Namun, setelah Kongres AS meloloskan undang‑undang pemotongan dana PBB, dalih perlindungan terhadap pembalasan dari AS tidak lagi relevan. “Jika sebelumnya alasan PBB adalah dana, maka sekarang justru uang itu sudah habis,” tulis para pengkritik.
Statuta ICC menyatakan bahwa kelaparan terhadap warga sipil merupakan kejahatan perang dalam konflik berskala internasional. Blokade penuh Gaza sejak 2 Maret, yang menyebabkan kelaparan massal—terutama para bayi dan anak-anak—dinyatakan oleh pakar sebagai bagian dari Pasal 8 Statuta, karena merupakan kebijakan yang disengaja menahan bantuan kemanusiaan selama berbulan-bulan.
Dalam ganiami krisis kelaparan yang diciptakan manusia ini, rakyat Palestina mati kelaparan sementara dunia diam, sementara ribuan ton makanan mengendap di sisi Mesir karena tak diberi izin masuk. Lebih dari 900 warga Palestina tewas saat mencari bantuan di lokasi distribusi yang seharusnya “aman”. Menurut WFP, ada 90.000 anak dan perempuan yang memerlukan perawatan malnutrisi darurat; Kementerian Kesehatan Gaza melaporkan 19 orang tewas akibat kelaparan hanya dalam satu hari, 20 Juli 2025. Dan angka itu diprediksi masih akan meningkat.
Michael Fakhri, Pedro Arrojo‑Agudo, dan Francesca Albanese telah menyatakannya setahun lalu—saatnya PBB segera menggunakan kata “kelaparan” secara resmi untuk Gaza.

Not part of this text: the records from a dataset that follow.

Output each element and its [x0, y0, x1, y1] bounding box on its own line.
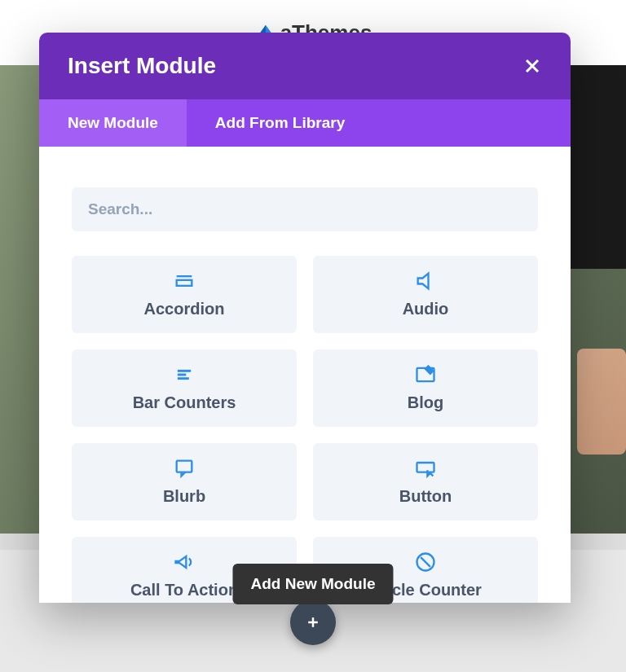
svg-rect-8 [177, 461, 192, 472]
module-label: Accordion [80, 300, 289, 318]
modal-tabs: New Module Add From Library [39, 99, 571, 147]
module-label: Blog [321, 393, 530, 412]
module-accordion[interactable]: Accordion [72, 256, 297, 333]
button-icon [321, 456, 530, 481]
svg-rect-9 [417, 463, 434, 472]
audio-icon [321, 269, 530, 293]
module-grid: Accordion Audio [72, 256, 538, 603]
tab-new-module[interactable]: New Module [39, 99, 187, 147]
module-label: Blurb [80, 487, 289, 506]
module-blog[interactable]: Blog [313, 349, 538, 427]
blog-icon [321, 362, 530, 387]
insert-module-modal: Insert Module New Module Add From Librar… [39, 33, 571, 603]
svg-line-11 [421, 557, 430, 567]
plus-icon [305, 614, 321, 630]
module-button[interactable]: Button [313, 443, 538, 520]
search-input[interactable] [72, 187, 538, 231]
modal-body: Accordion Audio [39, 147, 571, 603]
bar-counters-icon [80, 362, 289, 387]
module-label: Button [321, 487, 530, 506]
svg-rect-3 [177, 280, 192, 286]
blurb-icon [80, 456, 289, 481]
module-label: Audio [321, 300, 530, 318]
close-button[interactable] [522, 56, 542, 76]
modal-header: Insert Module [39, 33, 571, 99]
module-bar-counters[interactable]: Bar Counters [72, 349, 297, 427]
accordion-icon [80, 269, 289, 293]
background-right-panel [569, 65, 626, 269]
add-module-tooltip: Add New Module [232, 564, 393, 604]
module-label: Bar Counters [80, 393, 289, 412]
modal-title: Insert Module [68, 53, 216, 79]
module-audio[interactable]: Audio [313, 256, 538, 333]
tab-add-from-library[interactable]: Add From Library [187, 99, 373, 147]
close-icon [522, 56, 542, 76]
add-module-fab[interactable] [290, 600, 336, 645]
module-blurb[interactable]: Blurb [72, 443, 297, 520]
background-avatar [577, 349, 626, 455]
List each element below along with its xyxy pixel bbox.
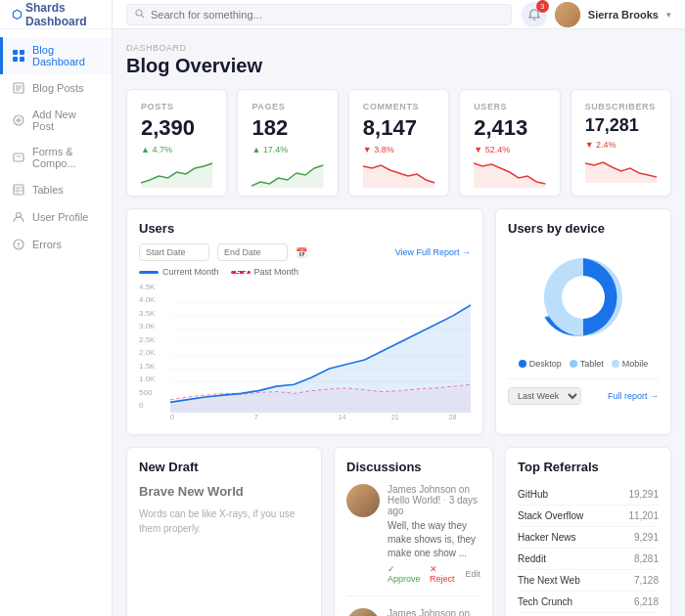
svg-rect-3 <box>20 57 24 62</box>
main-content: 3 Sierra Brooks ▾ DASHBOARD Blog Overvie… <box>113 0 685 616</box>
referral-count: 6,218 <box>634 596 659 607</box>
svg-marker-26 <box>474 163 545 188</box>
stats-row: POSTS 2,390 ▲ 4.7% PAGES 182 ▲ 17.4% <box>126 89 671 197</box>
svg-text:0: 0 <box>170 413 174 419</box>
referral-name: Stack Overflow <box>518 510 583 521</box>
tables-icon <box>12 183 25 197</box>
mid-row: Users 📅 View Full Report → Current Month… <box>126 208 671 435</box>
stat-change-pages: ▲ 17.4% <box>251 145 323 154</box>
page-title: Blog Overview <box>126 55 671 77</box>
edit-button-0[interactable]: Edit <box>465 564 480 584</box>
view-full-report-link[interactable]: View Full Report → <box>395 247 471 257</box>
users-chart-card: Users 📅 View Full Report → Current Month… <box>126 208 483 435</box>
svg-text:28: 28 <box>448 413 456 419</box>
mini-chart-comments <box>363 158 434 188</box>
sidebar-item-forms[interactable]: Forms & Compo... <box>0 139 112 176</box>
sidebar-item-user-profile[interactable]: User Profile <box>0 203 112 231</box>
legend-dot-past <box>231 271 251 274</box>
draft-title-input[interactable] <box>139 484 309 499</box>
sidebar-item-errors[interactable]: Errors <box>0 231 112 258</box>
disc-header-1: James Johnson on Hello World! · 4 days a… <box>388 608 480 616</box>
tablet-dot <box>570 360 577 368</box>
notification-count: 3 <box>536 0 549 13</box>
draft-card: New Draft Words can be like X-rays, if y… <box>126 447 322 616</box>
device-footer: Last Week Full report → <box>508 378 659 405</box>
referral-count: 8,281 <box>634 553 659 564</box>
referral-count: 19,291 <box>628 489 659 500</box>
stat-value-subscribers: 17,281 <box>585 115 657 136</box>
sidebar-nav: Blog Dashboard Blog Posts Add New Post F… <box>0 29 112 266</box>
stat-value-comments: 8,147 <box>363 115 434 141</box>
user-icon <box>12 210 25 224</box>
device-chart-card: Users by device <box>495 208 671 435</box>
discussion-item-1: James Johnson on Hello World! · 4 days a… <box>346 608 480 616</box>
disc-content-1: James Johnson on Hello World! · 4 days a… <box>388 608 480 616</box>
calendar-icon: 📅 <box>296 247 307 258</box>
avatar <box>555 2 580 27</box>
users-chart-wrapper: 4.5K4.0K3.5K3.0K2.5K 2.0K1.5K1.0K5000 <box>139 283 471 422</box>
users-chart-title: Users <box>139 221 471 236</box>
header: 3 Sierra Brooks ▾ <box>113 0 685 29</box>
sidebar-item-blog-posts[interactable]: Blog Posts <box>0 74 112 102</box>
stat-label-pages: PAGES <box>251 102 323 111</box>
referral-name: The Next Web <box>518 575 580 586</box>
legend-mobile: Mobile <box>612 359 649 369</box>
errors-icon <box>12 238 25 251</box>
legend-past-month: Past Month <box>231 267 299 277</box>
mini-chart-posts <box>141 158 212 188</box>
start-date-input[interactable] <box>139 243 209 261</box>
svg-rect-13 <box>14 185 23 195</box>
stat-change-subscribers: ▼ 2.4% <box>585 140 657 150</box>
referral-item: Stack Overflow11,201 <box>518 506 659 527</box>
full-report-link[interactable]: Full report → <box>608 391 659 401</box>
stat-label-comments: COMMENTS <box>363 102 434 111</box>
posts-icon <box>12 81 25 95</box>
referral-count: 11,201 <box>628 510 659 521</box>
referrals-list: GitHub19,291Stack Overflow11,201Hacker N… <box>518 484 659 616</box>
svg-marker-27 <box>585 162 657 183</box>
device-chart-title: Users by device <box>508 221 659 236</box>
stat-label-subscribers: SUBSCRIBERS <box>585 102 657 111</box>
svg-text:14: 14 <box>339 413 346 419</box>
pie-chart <box>508 243 659 351</box>
search-input[interactable] <box>151 9 503 21</box>
sidebar-item-tables[interactable]: Tables <box>0 176 112 203</box>
end-date-input[interactable] <box>217 243 288 261</box>
svg-line-22 <box>142 15 145 18</box>
period-select[interactable]: Last Week <box>508 387 581 405</box>
disc-body-0: Well, the way they make shows is, they m… <box>388 519 480 560</box>
legend-tablet: Tablet <box>570 359 604 369</box>
legend-current-month: Current Month <box>139 267 219 277</box>
disc-header-0: James Johnson on Hello World! · 3 days a… <box>388 484 480 516</box>
bottom-row: New Draft Words can be like X-rays, if y… <box>126 447 671 616</box>
referral-item: Tech Crunch6,218 <box>518 592 659 613</box>
chevron-down-icon[interactable]: ▾ <box>666 10 671 20</box>
sidebar-item-blog-dashboard[interactable]: Blog Dashboard <box>0 37 112 74</box>
search-box[interactable] <box>126 4 512 25</box>
stat-change-comments: ▼ 3.8% <box>363 145 434 154</box>
notification-button[interactable]: 3 <box>522 2 547 27</box>
stat-card-users: USERS 2,413 ▼ 52.4% <box>459 89 560 197</box>
referral-name: Reddit <box>518 553 546 564</box>
disc-actions-0: ✓ Approve ✕ Reject Edit <box>388 564 480 584</box>
reject-button-0[interactable]: ✕ Reject <box>430 564 460 584</box>
sidebar-item-add-new-post[interactable]: Add New Post <box>0 102 112 139</box>
content-area: DASHBOARD Blog Overview POSTS 2,390 ▲ 4.… <box>113 29 685 616</box>
users-chart-area: 0 7 14 21 28 <box>170 283 471 422</box>
disc-content-0: James Johnson on Hello World! · 3 days a… <box>388 484 480 584</box>
stat-value-posts: 2,390 <box>141 115 212 141</box>
mini-chart-pages <box>251 158 323 188</box>
legend-desktop: Desktop <box>519 359 562 369</box>
svg-rect-1 <box>20 50 24 55</box>
referrals-title: Top Referrals <box>518 460 659 474</box>
draft-body: Words can be like X-rays, if you use the… <box>139 506 309 536</box>
svg-text:21: 21 <box>391 413 399 419</box>
header-right: 3 Sierra Brooks ▾ <box>522 2 671 27</box>
sidebar: ⬡ Shards Dashboard Blog Dashboard Blog P… <box>0 0 113 616</box>
svg-point-21 <box>136 10 142 16</box>
approve-button-0[interactable]: ✓ Approve <box>388 564 424 584</box>
mobile-dot <box>612 360 619 368</box>
desktop-dot <box>519 360 526 368</box>
stat-value-users: 2,413 <box>474 115 545 141</box>
stat-card-pages: PAGES 182 ▲ 17.4% <box>237 89 338 197</box>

Moncef Khane adalah mantan pejabat Perserikatan Bangsa-Bangsa dengan karier lebih dari 30 tahun di bidang hak asasi manusia, urusan politik, pemeliharaan perdamaian dan misi politik khusus, Majelis Umum dan Dewan Ekonomi dan Sosial, serta di Kantor Eksekutif Sekretaris Jenderal Kofi Annan. Ia adalah seorang Fellow di Kennedy School of Government, Universitas Harvard, dan di Institute for the Study of Diplomacy, Universitas Georgetown, serta meraih gelar magister dari Fletcher School of Law and Diplomacy dan Kennedy School of Government. Tulisan ini diambil dari opininya di Al Jazeera.